Dive Brief:
- California Assemblyman Anthony Rendon (D-Lakewood) asked the California Public Utilities Commission to reopen the legal settlement that required Southern California Edison and San Diego Gas & Electric, owners of the now-shuttered San Onofre Nuclear Generating Station (SONGS), to pay $1.4 billion for its closure. SDG&E customers were charged $3.3 billion.
- Rendon, chair of the powerful Utilities and Commerce Committee, asked CPUC President Michael Picker to force the utilities to turn over emails relevant to the SONGS closure, including those pertaining to the unsuccessful replacement of defective steam generators that caused the 2,200+ MW facility to be taken permanently offline.
- The controversial settlement, reached through private 2014 talks between SCE, SDG&E, two ratepayer groups and environmentalists, became more questionable when it was revealed that former SCE VP Stephen Picket negotiated the deal’s outlines in secret with then CPUC President Michael Peevey.
Dive Insight:
An outline of the settlement written on stationery of the hotel where the unethical Peevey-Picket meeting took place was seized during a search of Peevey's home.

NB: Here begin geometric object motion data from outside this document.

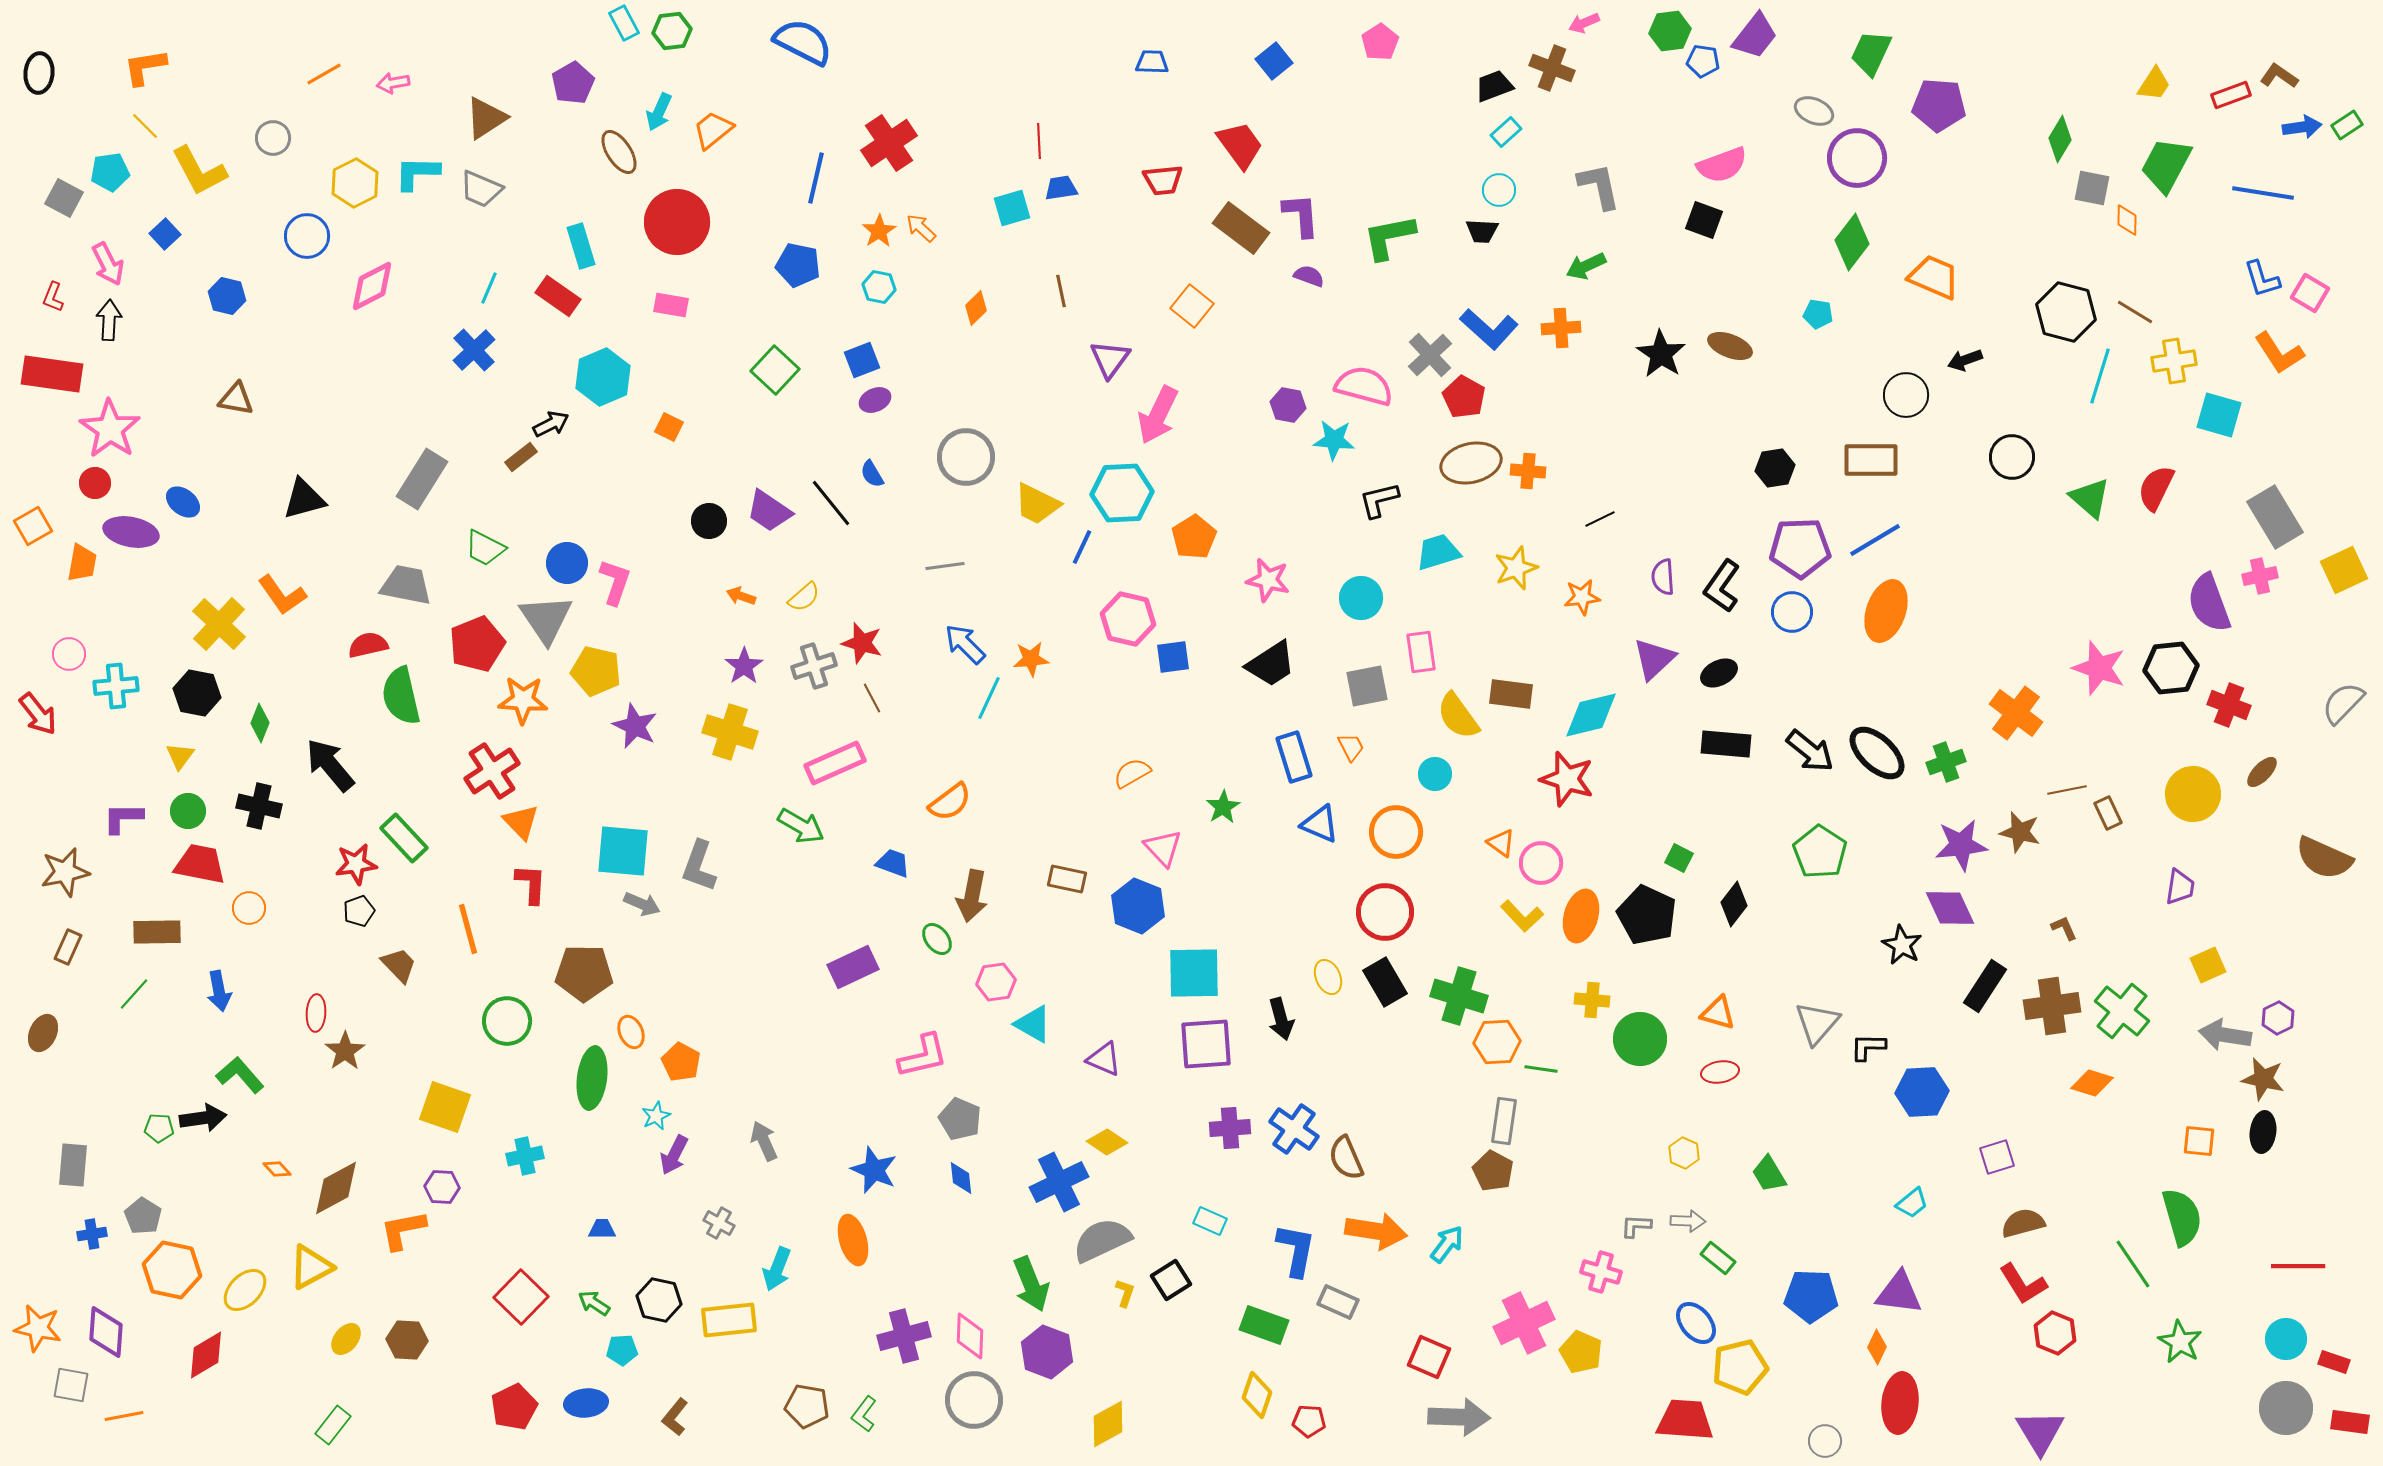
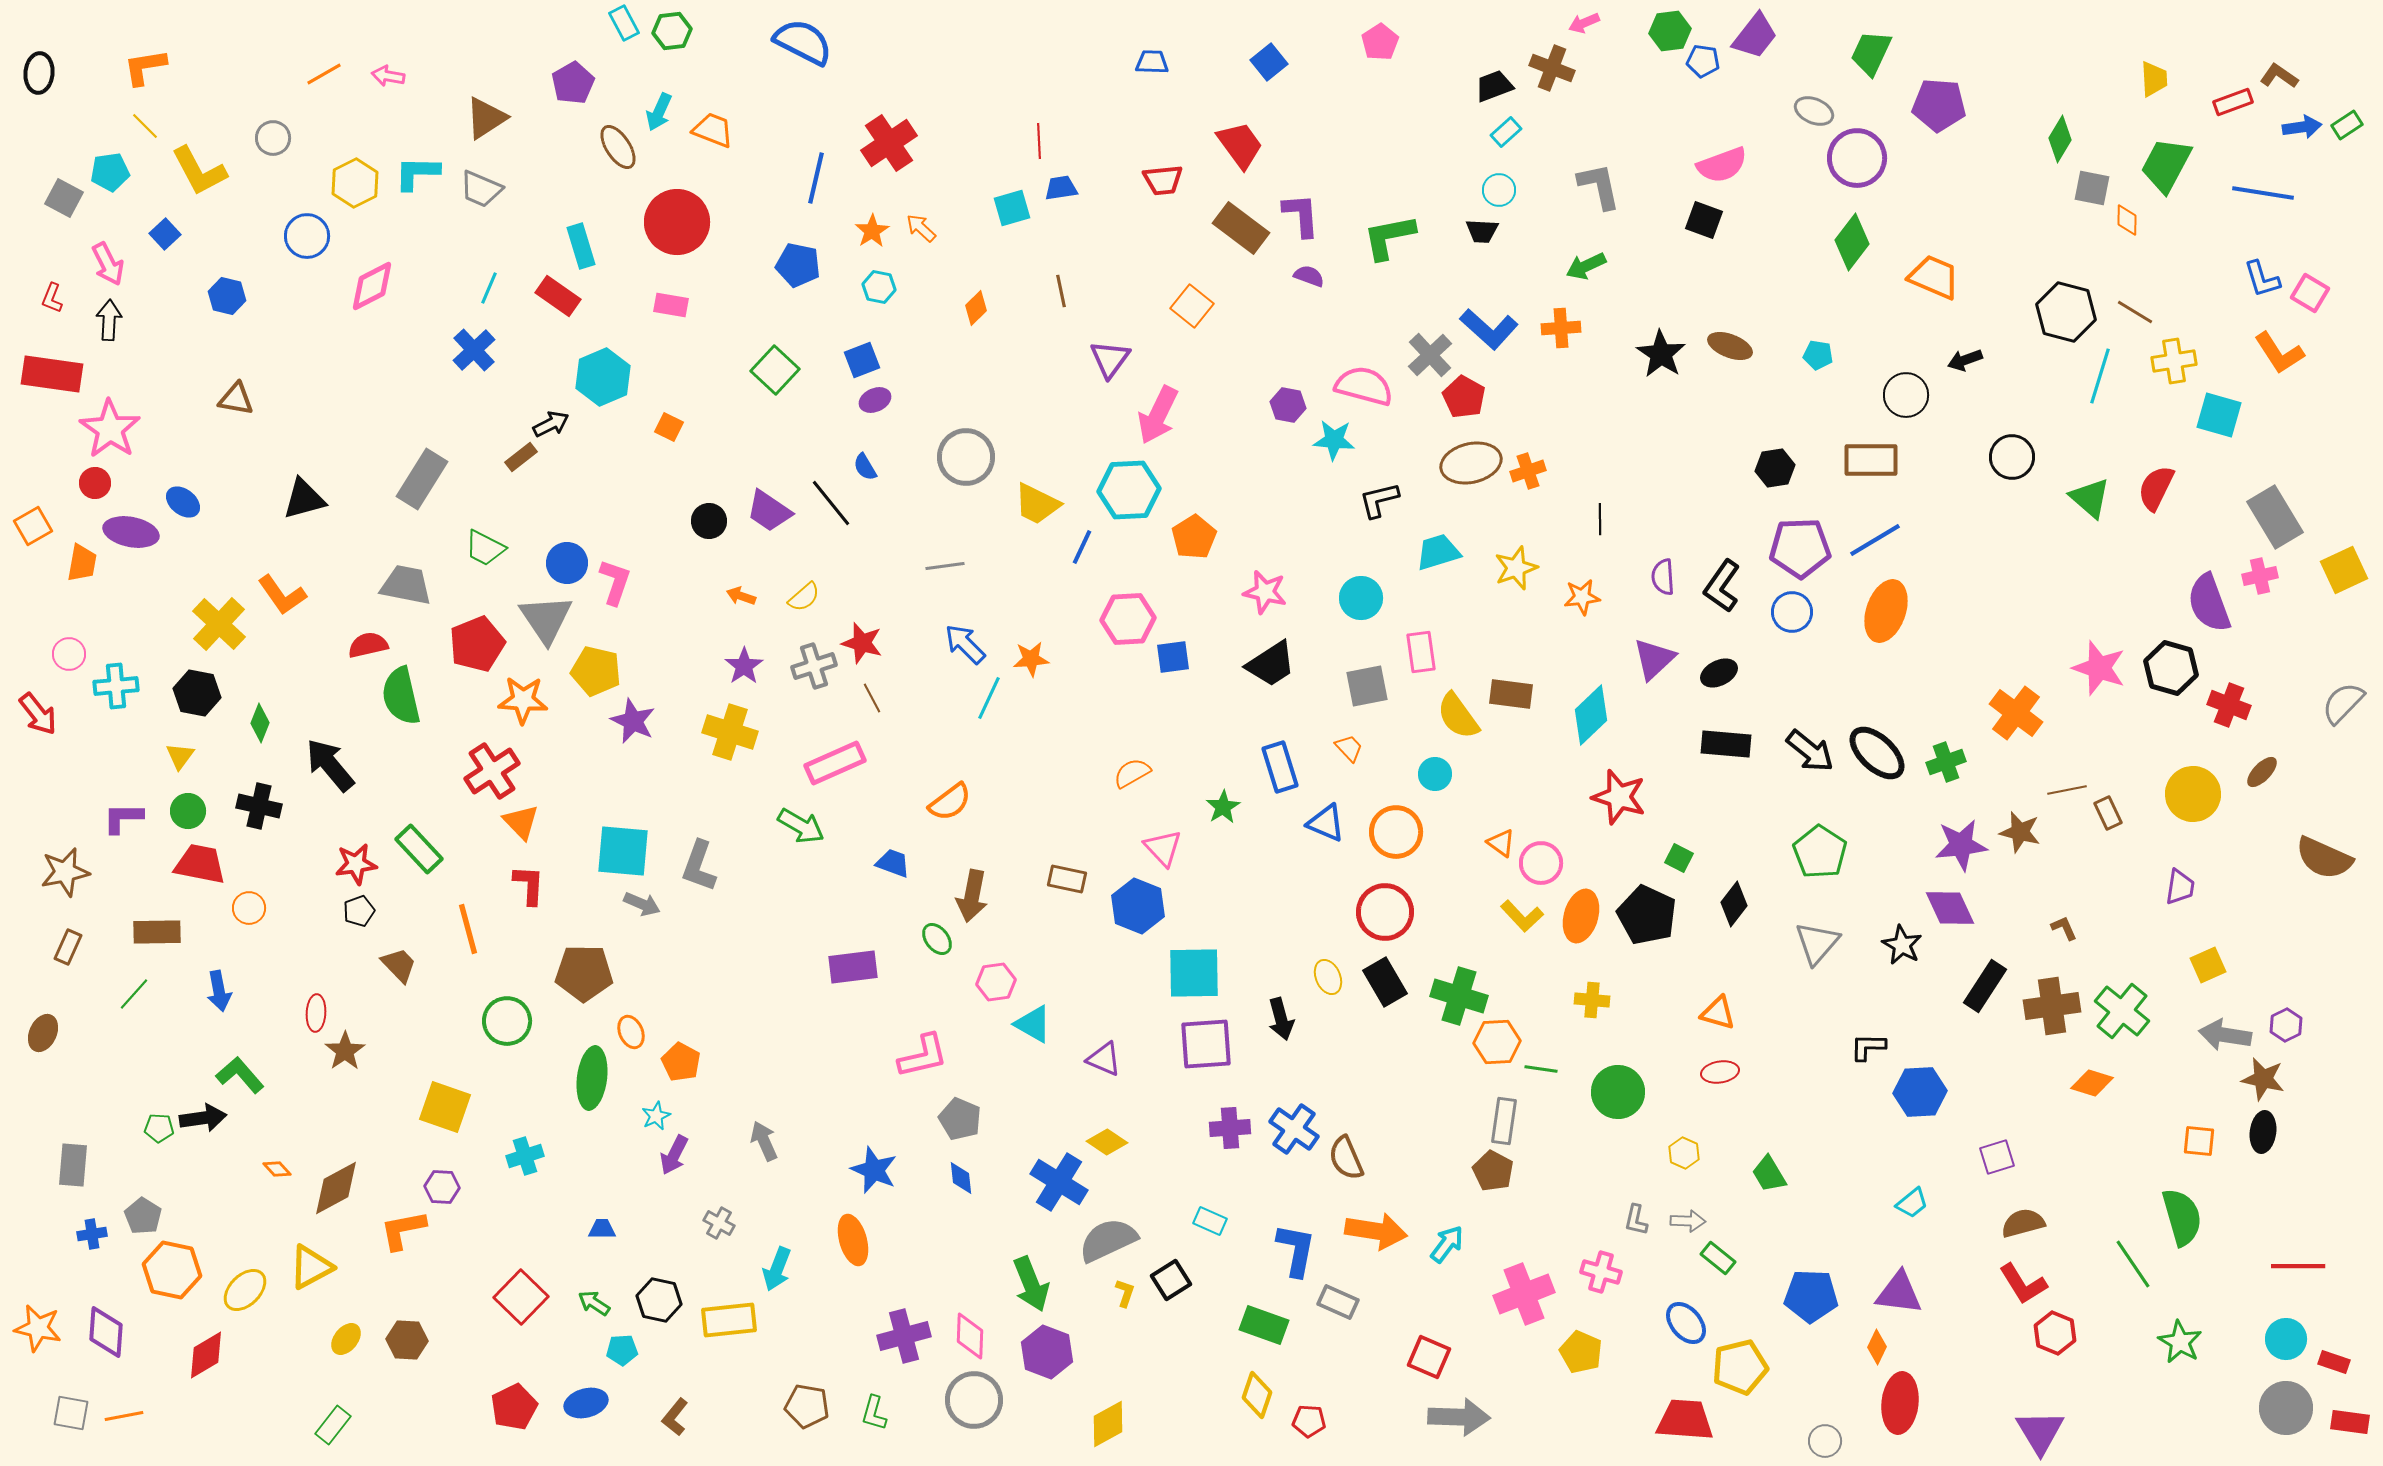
blue square at (1274, 61): moved 5 px left, 1 px down
pink arrow at (393, 83): moved 5 px left, 7 px up; rotated 20 degrees clockwise
yellow trapezoid at (2154, 84): moved 5 px up; rotated 36 degrees counterclockwise
red rectangle at (2231, 95): moved 2 px right, 7 px down
orange trapezoid at (713, 130): rotated 60 degrees clockwise
brown ellipse at (619, 152): moved 1 px left, 5 px up
orange star at (879, 231): moved 7 px left
red L-shape at (53, 297): moved 1 px left, 1 px down
cyan pentagon at (1818, 314): moved 41 px down
orange cross at (1528, 471): rotated 24 degrees counterclockwise
blue semicircle at (872, 474): moved 7 px left, 7 px up
cyan hexagon at (1122, 493): moved 7 px right, 3 px up
black line at (1600, 519): rotated 64 degrees counterclockwise
pink star at (1268, 580): moved 3 px left, 12 px down
pink hexagon at (1128, 619): rotated 16 degrees counterclockwise
black hexagon at (2171, 668): rotated 22 degrees clockwise
cyan diamond at (1591, 715): rotated 30 degrees counterclockwise
purple star at (635, 726): moved 2 px left, 5 px up
orange trapezoid at (1351, 747): moved 2 px left, 1 px down; rotated 16 degrees counterclockwise
blue rectangle at (1294, 757): moved 14 px left, 10 px down
red star at (1567, 779): moved 52 px right, 18 px down
blue triangle at (1320, 824): moved 6 px right, 1 px up
green rectangle at (404, 838): moved 15 px right, 11 px down
red L-shape at (531, 884): moved 2 px left, 1 px down
purple rectangle at (853, 967): rotated 18 degrees clockwise
purple hexagon at (2278, 1018): moved 8 px right, 7 px down
gray triangle at (1817, 1023): moved 80 px up
green circle at (1640, 1039): moved 22 px left, 53 px down
blue hexagon at (1922, 1092): moved 2 px left
cyan cross at (525, 1156): rotated 6 degrees counterclockwise
blue cross at (1059, 1182): rotated 32 degrees counterclockwise
gray L-shape at (1636, 1226): moved 6 px up; rotated 80 degrees counterclockwise
gray semicircle at (1102, 1240): moved 6 px right
pink cross at (1524, 1323): moved 29 px up; rotated 4 degrees clockwise
blue ellipse at (1696, 1323): moved 10 px left
gray square at (71, 1385): moved 28 px down
blue ellipse at (586, 1403): rotated 9 degrees counterclockwise
green L-shape at (864, 1414): moved 10 px right, 1 px up; rotated 21 degrees counterclockwise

SCE admitted to the private meeting 686 days after it took place. Communications between utilities and regulators about ongoing matters outside the formal CPUC proceeding must be reported to all parties involved within three days.
The two-reactor nuclear facility, 78 percent owned and entirely operated by SCE, went on-line in 1983-1984 and was taken offline in January 2012 after detection of radioactive steam leaks.
The leaks were determined to be from prematurely-worn steam generator tubes that had been part of renovations done by Mitsubishi Heavy Industries on the 1,172-megawatt SONGS Unit Two in January 2010 and the 1,178-megawatt Unit Three in January 2011 (SONGS Unit One, started up in January 1968, was decommissioned in 1992 due to wear). Units Two and Three never came back on-line.